Bośnia rozpada się na naszych oczach

Projekt wieloetnicznej Bośni i Hercegowiny, w której będą żyły trzy głęboko skłócone ze sobą narody, załamuje się. Kraj coraz bardziej rozczarowuje podtrzymującą go przy życiu Brukselę, która już nawet nie udaje, że wierzy w jego przyszłość.

eso (sxc.hu)
eso (sxc.hu)
Projekt wieloetnicznej Bośni i Hercegowiny, w której będą żyły trzy głęboko skłócone ze sobą narody, załamuje się. Kraj coraz bardziej rozczarowuje podtrzymującą go przy życiu Brukselę, która już nawet nie udaje, że wierzy w jego przyszłość.

Oskarżenie Żivko Budimira, prezydenta stanowiącej autonomiczną część Bośni i Hercegowiny Federacji Muzułmańsko-Chorwackiej, o ułaskawienie przestępców za łapówki i zastosowanie wobec niego miesięcznego aresztu – to kolejny spektakularny dowód na to, że władze w Sarajewie nie walczą z korupcją. Wraz z Budimirem zatrzymano w ubiegły piątek 20 osób, w tym czterech innych członków władz Federacji.

Chociaż korupcja i przestępczość zorganizowana stanowią poważny problem w większości bałkańskich państw ubiegających się o wejście do Unii Europejskiej, to największe słowa krytyki spadają ostatnio właśnie na BiH. „Stałe cofanie się na drodze do UE” – takiego określenia użył w rozmowie z sarajewską gazetą „Dnevni avaz” były wysoki przedstawiciel dla Bośni i Hercegowiny (w latach 2007–2009), a obecnie szef MSZ Słowacji Miroslav Lajčák. Jest to określenie jak najbardziej trafne. Kolejne raporty unijnych urzędników nie pozostawiają złudzeń. Bośniackie władze nie radzą sobie z zarządzaniem administracyjnym, wprowadzaniem zasad państwa prawa i w niewystarczającym stopniu przeprowadzają też reformy społeczne i gospodarcze. Ponadto nie odnoszą sukcesów w walce z bezrobociem (które wynosi ponad 40 proc.) i przestępczością zorganizowaną. Brukselscy eurokraci zwracają też uwagę na niekończące się spory polityczne, rozsadzające kraj od środka, na słabość instytucji demokratycznych i zahamowanie reform konstytucjonalnych.

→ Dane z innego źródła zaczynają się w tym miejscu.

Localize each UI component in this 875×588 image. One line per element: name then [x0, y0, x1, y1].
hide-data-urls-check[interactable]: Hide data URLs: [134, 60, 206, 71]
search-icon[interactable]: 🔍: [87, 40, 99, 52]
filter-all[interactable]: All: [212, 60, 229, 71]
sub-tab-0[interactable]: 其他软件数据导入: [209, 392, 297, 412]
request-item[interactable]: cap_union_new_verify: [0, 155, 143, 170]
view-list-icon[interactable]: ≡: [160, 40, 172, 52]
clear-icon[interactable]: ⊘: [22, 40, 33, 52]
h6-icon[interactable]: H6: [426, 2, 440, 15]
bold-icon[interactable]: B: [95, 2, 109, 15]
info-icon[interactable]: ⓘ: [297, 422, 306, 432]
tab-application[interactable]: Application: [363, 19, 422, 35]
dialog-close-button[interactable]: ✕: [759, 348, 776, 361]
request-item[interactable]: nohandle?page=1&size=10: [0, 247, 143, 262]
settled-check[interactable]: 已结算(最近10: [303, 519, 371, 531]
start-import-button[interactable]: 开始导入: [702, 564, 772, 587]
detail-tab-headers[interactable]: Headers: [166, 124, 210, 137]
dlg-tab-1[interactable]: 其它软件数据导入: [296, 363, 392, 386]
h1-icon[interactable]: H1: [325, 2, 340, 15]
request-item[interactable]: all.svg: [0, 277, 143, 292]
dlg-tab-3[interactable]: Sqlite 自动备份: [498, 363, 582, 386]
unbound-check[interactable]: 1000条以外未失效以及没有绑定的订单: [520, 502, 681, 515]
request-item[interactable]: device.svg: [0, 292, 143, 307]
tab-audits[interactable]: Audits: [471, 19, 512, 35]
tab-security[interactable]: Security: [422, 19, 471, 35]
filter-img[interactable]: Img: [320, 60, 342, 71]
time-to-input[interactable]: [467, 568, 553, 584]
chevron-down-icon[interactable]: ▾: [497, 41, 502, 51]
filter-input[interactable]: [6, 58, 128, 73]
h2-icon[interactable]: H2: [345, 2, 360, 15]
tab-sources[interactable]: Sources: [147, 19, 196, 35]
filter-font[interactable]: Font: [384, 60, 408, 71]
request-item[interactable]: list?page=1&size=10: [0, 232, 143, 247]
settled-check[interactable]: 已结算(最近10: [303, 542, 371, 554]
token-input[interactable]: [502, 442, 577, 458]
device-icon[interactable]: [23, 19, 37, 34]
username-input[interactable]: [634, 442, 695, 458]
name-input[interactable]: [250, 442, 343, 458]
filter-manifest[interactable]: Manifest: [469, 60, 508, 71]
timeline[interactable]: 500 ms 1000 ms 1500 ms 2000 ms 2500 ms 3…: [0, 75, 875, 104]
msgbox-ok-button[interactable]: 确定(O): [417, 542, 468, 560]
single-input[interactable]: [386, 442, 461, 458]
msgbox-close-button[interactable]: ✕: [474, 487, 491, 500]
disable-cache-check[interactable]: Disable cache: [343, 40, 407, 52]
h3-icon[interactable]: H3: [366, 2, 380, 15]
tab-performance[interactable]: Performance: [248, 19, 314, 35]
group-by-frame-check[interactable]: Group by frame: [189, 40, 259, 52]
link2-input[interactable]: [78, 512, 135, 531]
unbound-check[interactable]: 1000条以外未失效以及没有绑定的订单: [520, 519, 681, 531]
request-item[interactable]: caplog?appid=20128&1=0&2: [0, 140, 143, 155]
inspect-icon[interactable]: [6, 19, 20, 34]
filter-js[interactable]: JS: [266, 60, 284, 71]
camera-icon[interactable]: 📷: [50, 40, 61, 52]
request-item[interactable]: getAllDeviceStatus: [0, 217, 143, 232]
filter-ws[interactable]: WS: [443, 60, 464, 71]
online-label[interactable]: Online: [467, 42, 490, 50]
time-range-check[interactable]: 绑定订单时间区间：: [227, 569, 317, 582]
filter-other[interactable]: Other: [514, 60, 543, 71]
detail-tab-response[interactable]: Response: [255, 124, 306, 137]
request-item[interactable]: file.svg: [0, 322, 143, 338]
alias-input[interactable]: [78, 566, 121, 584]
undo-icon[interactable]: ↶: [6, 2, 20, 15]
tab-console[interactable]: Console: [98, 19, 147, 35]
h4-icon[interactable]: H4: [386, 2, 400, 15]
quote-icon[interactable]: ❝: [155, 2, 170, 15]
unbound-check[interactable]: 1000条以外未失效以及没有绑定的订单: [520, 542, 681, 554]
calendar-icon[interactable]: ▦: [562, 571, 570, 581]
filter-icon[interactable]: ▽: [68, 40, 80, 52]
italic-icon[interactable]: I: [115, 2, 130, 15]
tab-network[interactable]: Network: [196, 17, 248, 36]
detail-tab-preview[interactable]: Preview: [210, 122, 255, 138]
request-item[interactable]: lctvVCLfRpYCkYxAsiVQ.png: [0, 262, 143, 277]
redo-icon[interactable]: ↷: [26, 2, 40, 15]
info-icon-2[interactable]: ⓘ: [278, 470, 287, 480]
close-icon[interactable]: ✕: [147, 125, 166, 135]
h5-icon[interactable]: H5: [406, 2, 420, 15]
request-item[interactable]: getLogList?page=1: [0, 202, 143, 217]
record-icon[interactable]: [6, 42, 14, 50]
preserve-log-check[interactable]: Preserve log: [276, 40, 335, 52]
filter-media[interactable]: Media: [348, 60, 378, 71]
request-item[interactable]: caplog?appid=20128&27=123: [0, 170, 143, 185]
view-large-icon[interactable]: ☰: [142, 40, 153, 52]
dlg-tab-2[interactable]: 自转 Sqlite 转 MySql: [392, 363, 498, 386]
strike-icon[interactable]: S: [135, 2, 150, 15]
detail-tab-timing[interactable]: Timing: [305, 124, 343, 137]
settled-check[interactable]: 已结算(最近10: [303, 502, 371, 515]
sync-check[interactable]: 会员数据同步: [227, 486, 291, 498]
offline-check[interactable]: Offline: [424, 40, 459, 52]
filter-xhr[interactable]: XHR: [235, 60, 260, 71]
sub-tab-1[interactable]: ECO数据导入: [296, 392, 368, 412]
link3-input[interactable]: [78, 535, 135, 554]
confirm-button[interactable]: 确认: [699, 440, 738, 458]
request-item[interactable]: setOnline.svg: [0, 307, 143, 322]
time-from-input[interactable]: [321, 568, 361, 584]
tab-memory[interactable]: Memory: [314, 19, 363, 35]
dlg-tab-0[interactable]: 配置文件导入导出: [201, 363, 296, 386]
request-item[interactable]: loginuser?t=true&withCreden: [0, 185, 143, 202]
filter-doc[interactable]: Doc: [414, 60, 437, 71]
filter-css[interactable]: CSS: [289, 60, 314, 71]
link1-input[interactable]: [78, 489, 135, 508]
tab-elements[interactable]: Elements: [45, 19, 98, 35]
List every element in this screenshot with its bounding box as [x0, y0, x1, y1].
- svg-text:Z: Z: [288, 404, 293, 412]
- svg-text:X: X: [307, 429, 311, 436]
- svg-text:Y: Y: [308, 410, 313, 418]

Sytuacja wieloetnicznej Bośni, do niedawna oczka w głowie projektującej bałkańską rzeczywistość Brukseli, jest na tyle zła, że w procesie zbliżania z UE wyprzedza ją nawet Kosowo. W ciągu ostatnich kilku lat nastąpiło gwałtowne wyhamowanie reform – co prawda w 2008 r. władze BiH podpisały umowę o stabilizacji i stowarzyszeniu z UE, a w 2010 r. władze w Sarajewie zaproszono do udziału w Planie Działań na Rzecz Członkostwa w NATO (Membership Action Plan) – ale dalej nie dało się już zakłamywać rzeczywistości. W 1995 r. na mocy porozumienia z Dayton, kończącego wojnę domową w BiH, kraj ten współtworzą dwie niezależne od siebie jednostki terytorialne: Federacja Muzułmańsko-Chorwacka, podzielona na narodowe kantony, i Republika Serbska. Możliwość efektywnego rządzenia ogranicza skomplikowany system wyborczy, którego celem było równe traktowanie każdej z narodowości. W ciągu przeszło 20 lat od zakończenia walk nie udało się jednak pogodzić ze sobą zwaśnionych stron, a elity polityczne: muzułmańskie (bośniackie), serbskie i chorwackie mają sprzeczne cele i ambicje. Efekt jest opłakany – kraj jest trapiony wieloma patologiami, a pomoc finansowa płynąca z UE wpada w większości do kieszeni lokalnych władz.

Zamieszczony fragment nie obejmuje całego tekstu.